__Prompt__
Would you retype the listing word for word, skipping its pictures?

__Data extract__
┄┄┄┄┄┄
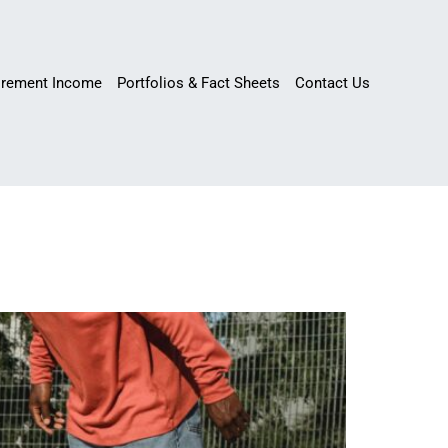
irement Income
Portfolios & Fact Sheets
Contact Us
┄┄┄┄┄┄
__Completed task__
irement Income
Portfolios & Fact Sheets
Contact Us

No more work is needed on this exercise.